In a sometimes-tense hearing, Democratic lawmakers accused the Bush administration of failing to clamp down on conflicts of interest and various industry practices that have drawn criticism from Congress and attorneys general across the nation. The House voted this week to increase federal regulation of the loan business.
"The Education Department's oversight failures have been monumental," said Rep. George Miller (D-Calif.), chairman of the committee. "Was this simply laziness? Was it incompetence? Was it a deliberate decision to look the other way while these things happened? Or was it a failing more sinister than that?"
Miller disclosed at the hearing that the Justice Department is examining a controversial accounting loophole used by Nelnet, a Nebraska-based lending company, in an attempt to collect more than $1 billion in government subsidies. Spellings decided this year to halt the payments but allowed Nelnet to keep $278 million it had collected.
Ben Kiser, a Nelnet spokesman, said the company is "fully cooperating" with the Justice Department and remains "confident that there are no grounds for any action against Nelnet." The department is looking into potential civil fraud, according to a source who spoke only on the condition of anonymity because of the matter's sensitivity.

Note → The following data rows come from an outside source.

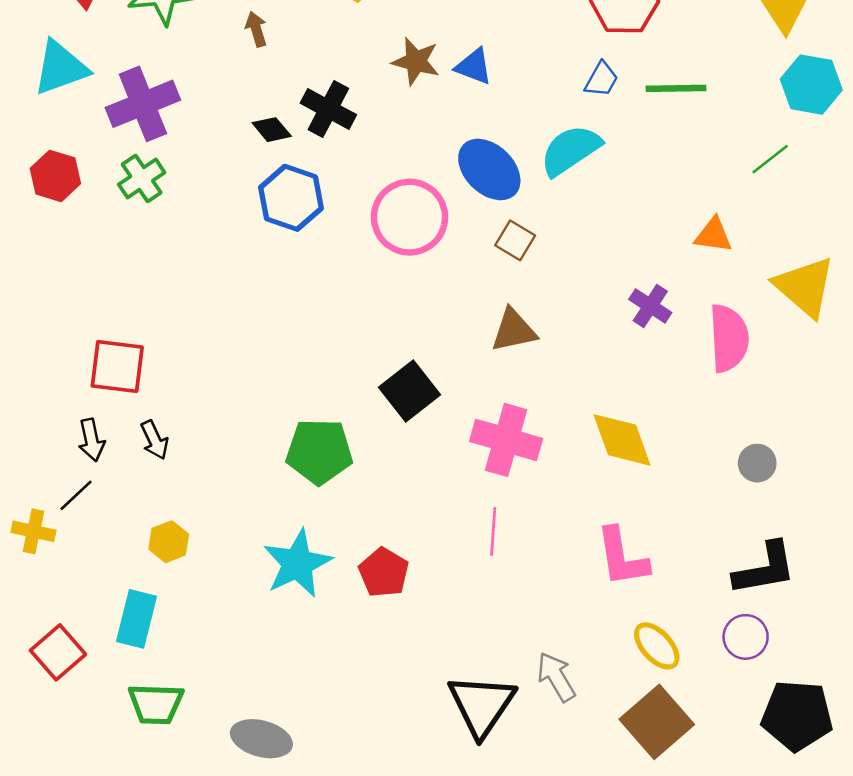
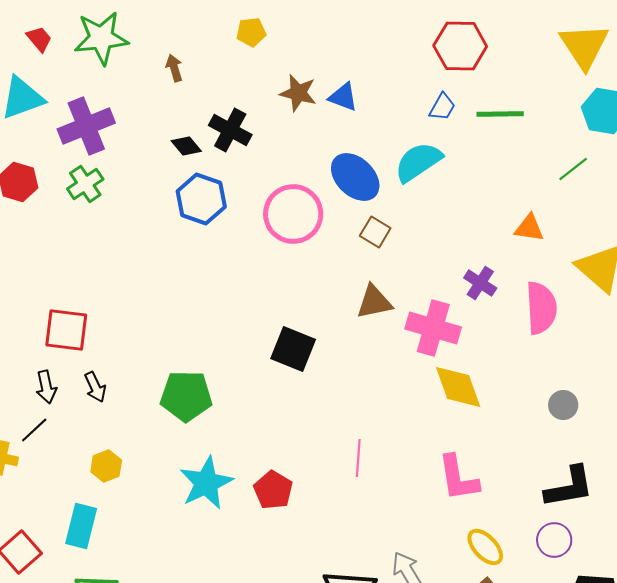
black square: (409, 391) -> (293, 349), turned -30
pink cross: (506, 440) -> (433, 328), moved
green pentagon: (319, 451) -> (186, 396), moved

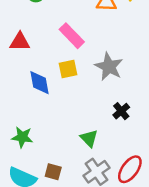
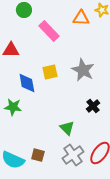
pink rectangle: (72, 36) -> (49, 31), moved
green star: (22, 137) -> (13, 107), moved

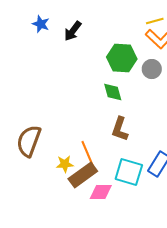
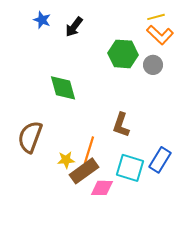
green diamond: (113, 92) -> (63, 88), moved, size x1.4
orange line: (88, 154) -> (89, 150), turned 40

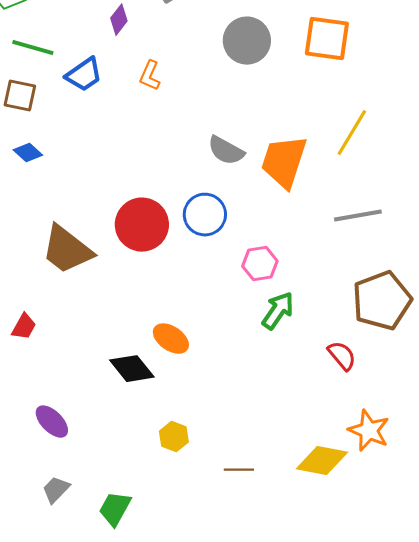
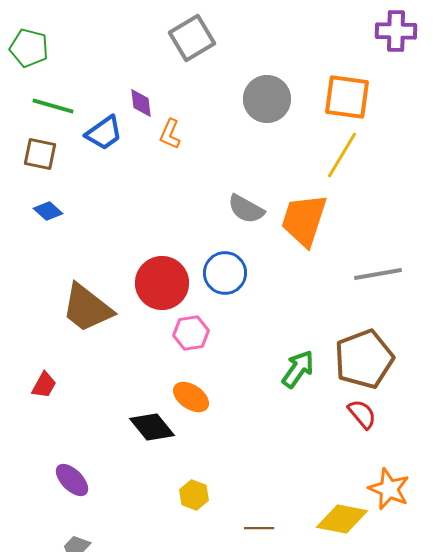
purple diamond: (119, 20) -> (141, 103), moved, turned -44
yellow line: (352, 133) -> (342, 155), moved
pink hexagon: (260, 264) -> (191, 333), moved
brown pentagon: (382, 301) -> (364, 359), moved

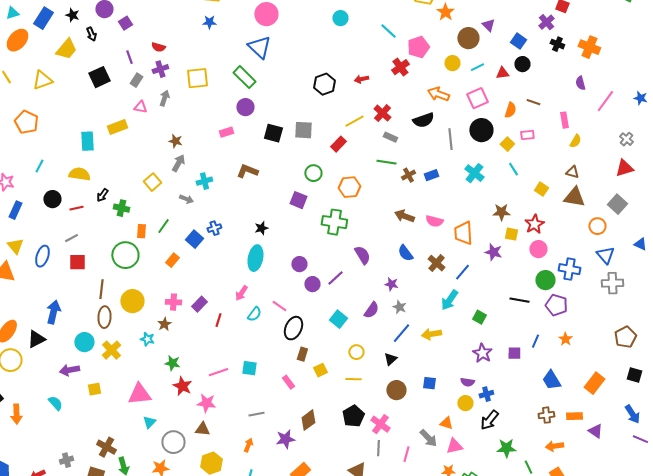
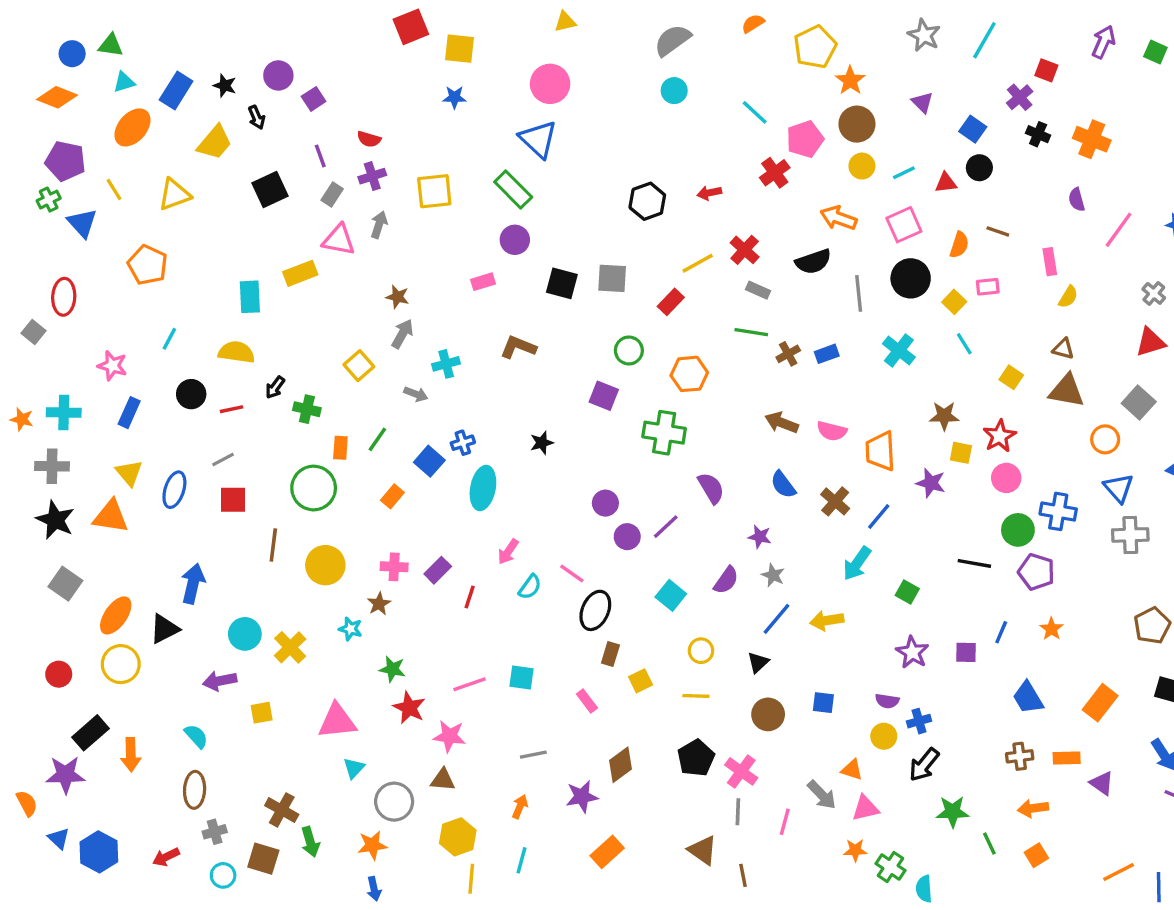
brown circle: (468, 38) -> (857, 124), moved
pink triangle: (140, 107) -> (339, 240), size x1.5
cyan ellipse: (255, 258) -> (483, 488), moved
brown ellipse: (104, 317) -> (195, 790), moved

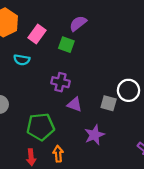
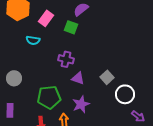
white circle: (128, 90) -> (125, 94), moved
gray square: (109, 103) -> (107, 77), turned 32
purple star: (94, 135) -> (81, 104), moved

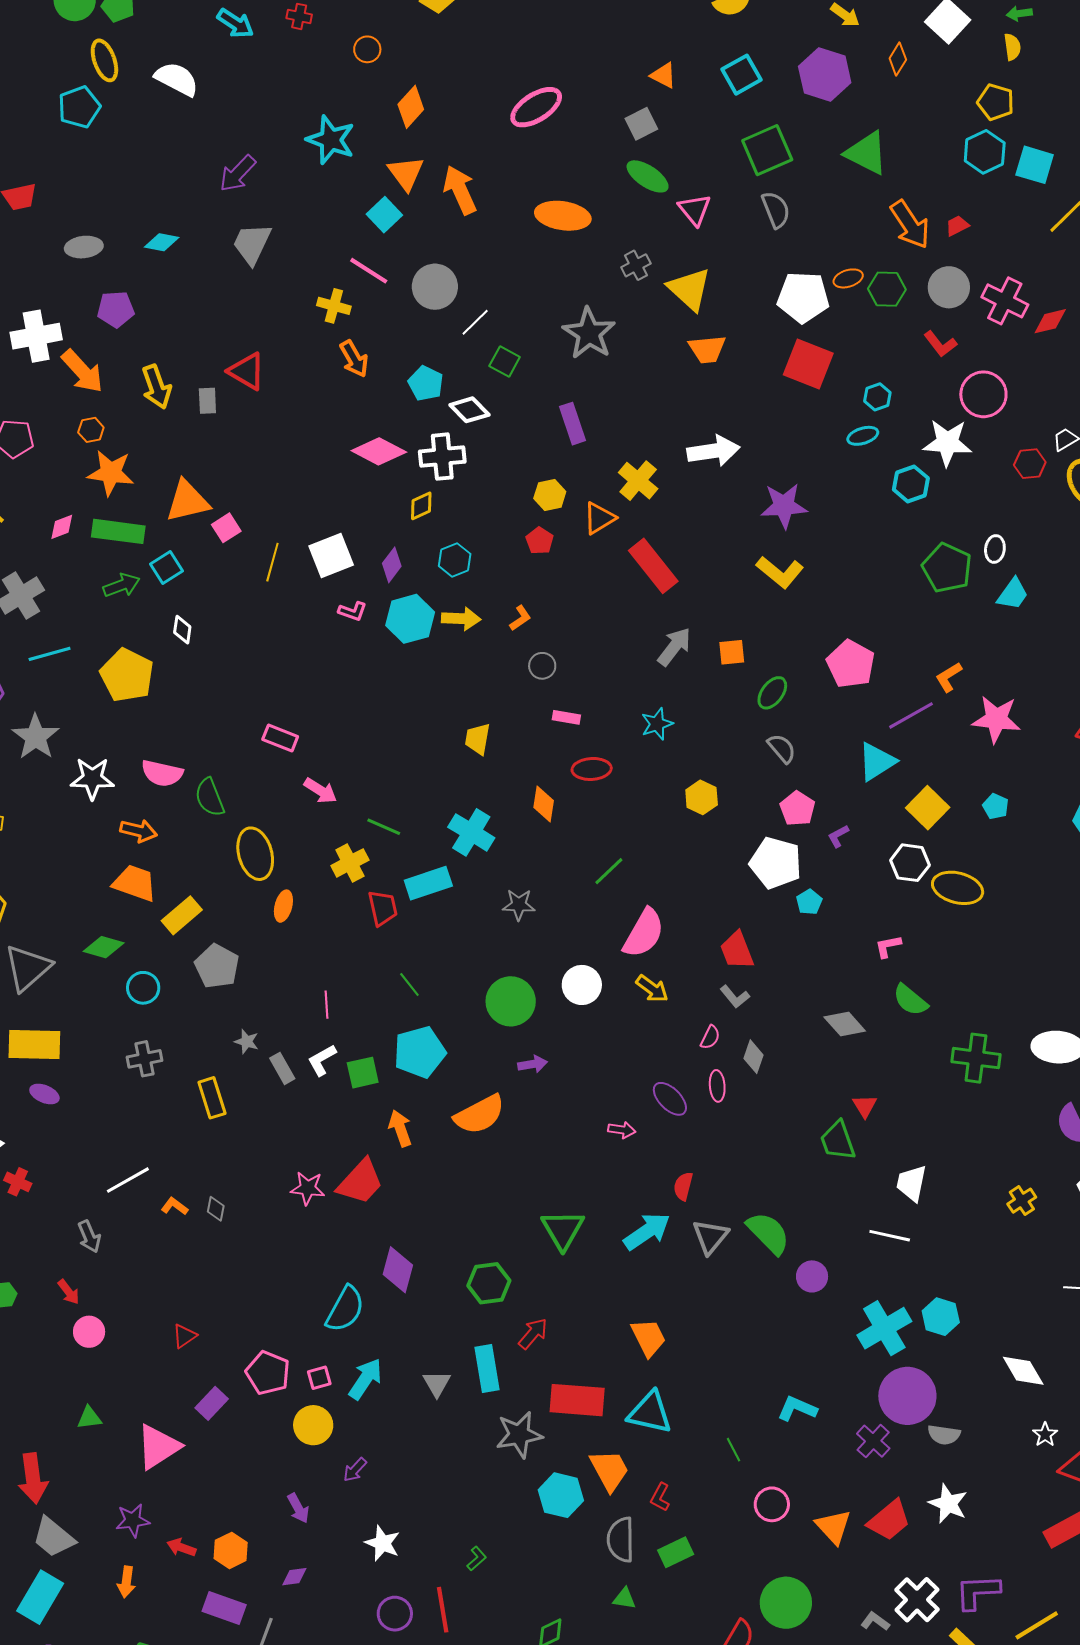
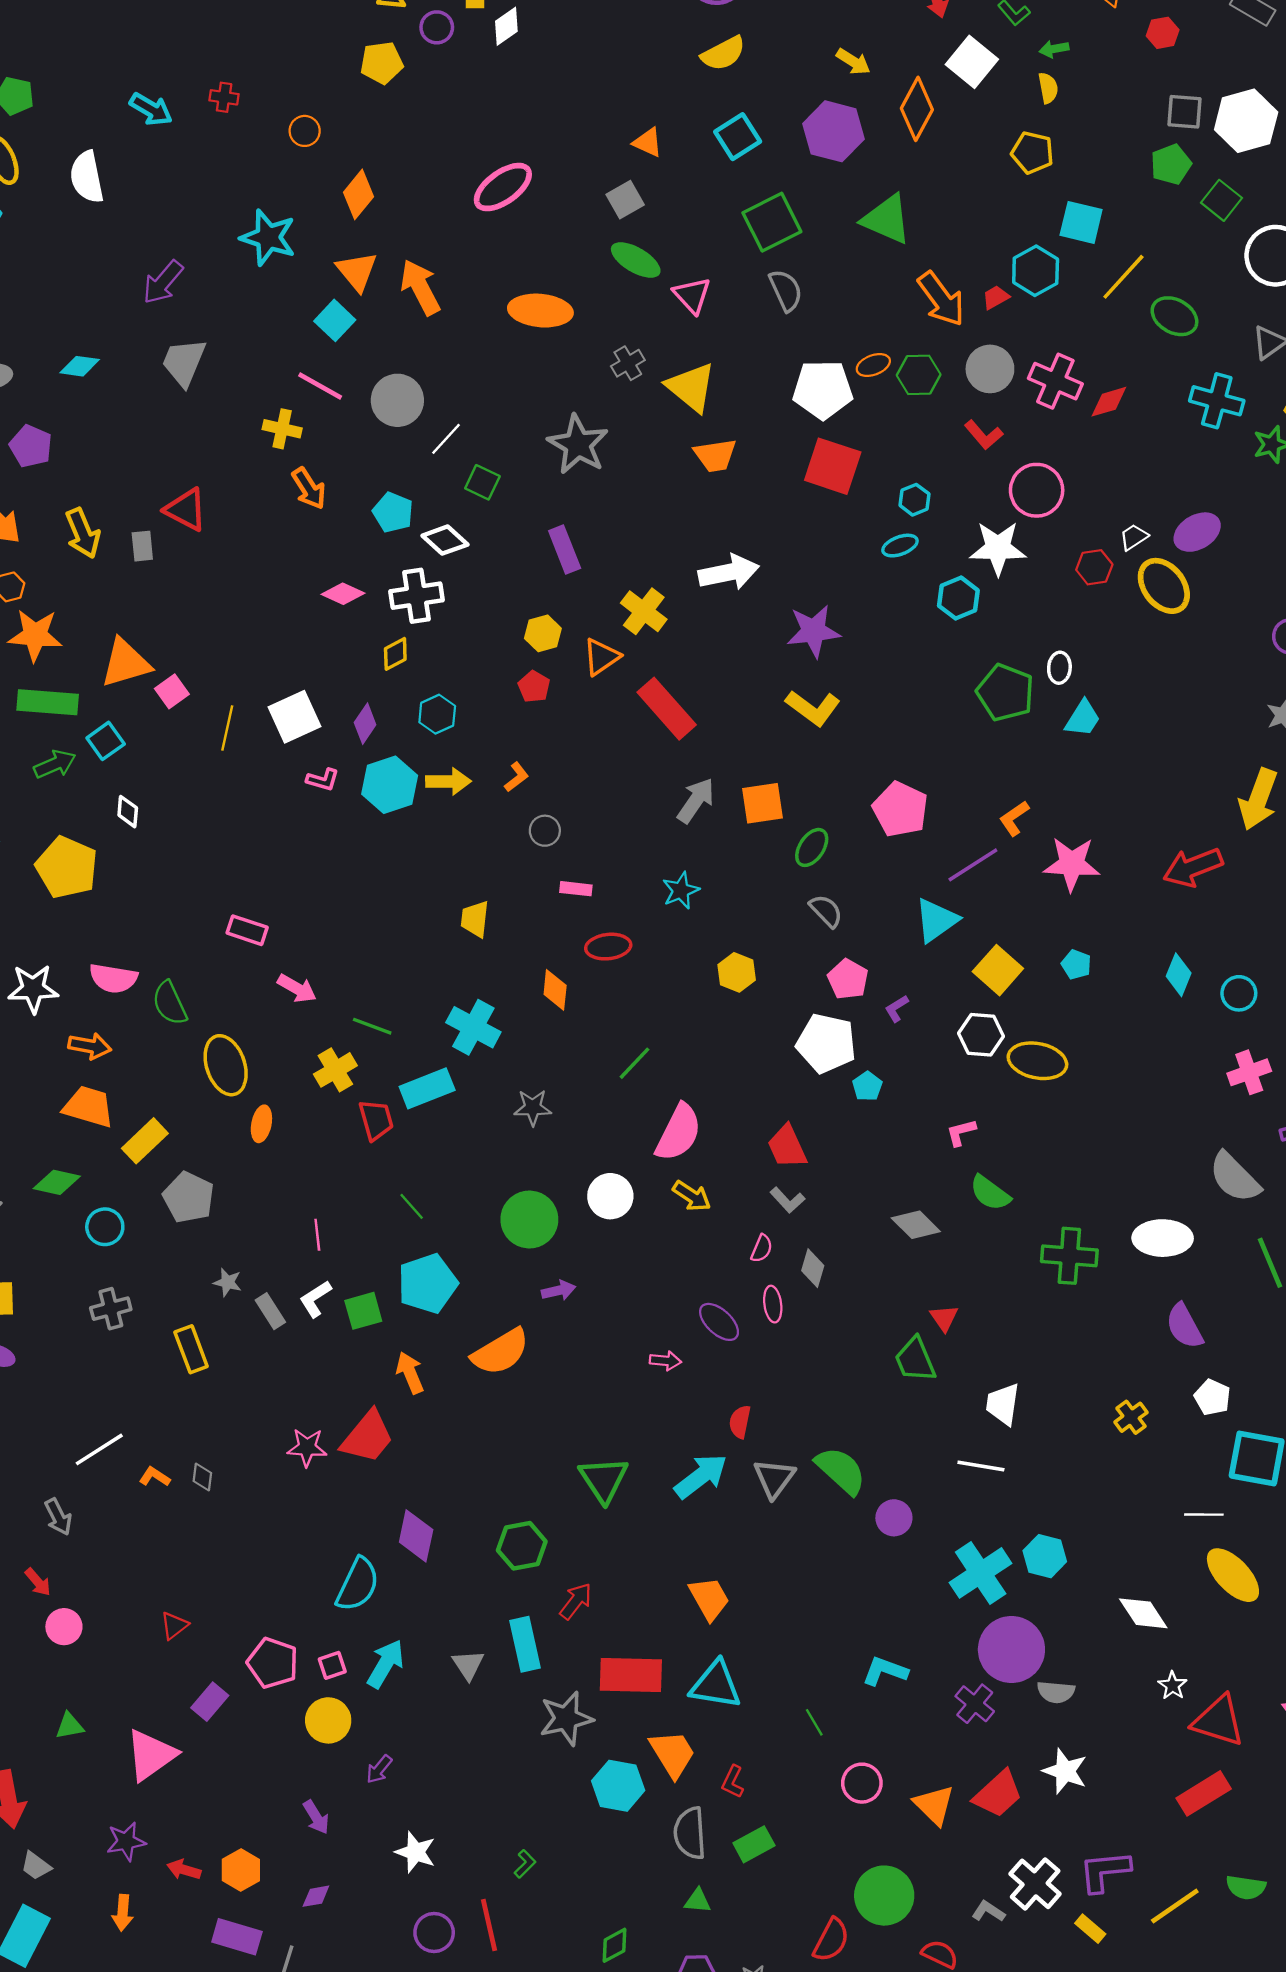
orange diamond: (898, 59) -> (917, 109), size x1.6
white semicircle: (177, 79) -> (87, 177), turned -126
cyan hexagon: (985, 152) -> (1036, 271), moved
purple pentagon: (116, 309) -> (31, 446), turned 30
pink diamond: (379, 451) -> (343, 594), size x0.7
orange square: (732, 652) -> (762, 803), size x1.4
gray trapezoid: (54, 1537) -> (36, 1866), size x0.6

Spellings offered her fullest explanation yet of the decision to settle with Nelnet, saying she believed there was a significant chance that the company would have won if it had filed a lawsuit against the government to continue receiving payments.
But Miller, in one of several verbal sparring sessions with Spellings, said the explanation made little sense. "If it's such an easy case for them, why did they walk away from $1 billion?" he asked.
Spellings said the Bush administration has taken significant steps to regulate the student loan industry. She announced that a task force named to create rules forbidding gifts from lenders to universities had made its recommendations, which she pledged to implement.
One of the biggest areas of contention was the department's oversight of companies that offer private loans, a fast-growing section of the market. Spellings said she had the ability to regulate only federally guaranteed loans, but Miller insisted that she could have used her bully pulpit as secretary to stop controversial practices in the private loan business.
"Who was monitoring?" Miller asked. "Did they have blinders on?"
Spellings replied: "It was not a violation of the laws I'm charged with overseeing."
"That's become a crutch," Miller said.
Spellings said responsibility for regulation of the private loan market rested with the Federal Trade Commission, Securities and Exchange Commission, Federal Deposit Insurance Corp. and Federal Reserve. But she promised to convene the heads of all the agencies "to coordinate a government-wide endeavor to end student-loan abuse -- no matter where it occurs."
Several Republicans came to the secretary's defense. "We must be cautious not to engage in an endless, partisan fishing expedition that, after a while, runs the risk of becoming a witch hunt instead of a serious pursuit of changes to public policy," said Rep. Howard P. "Buck" McKeon (Calif.), the committee's ranking Republican.
Also yesterday, New York Attorney General Andrew M. Cuomo announced that the parent company of lender Student Loan Xpress, which placed three executives on leave amid a conflict-of-interest investigation, agreed to pay $3 million and sign a code of conduct that forbids controversial business practices.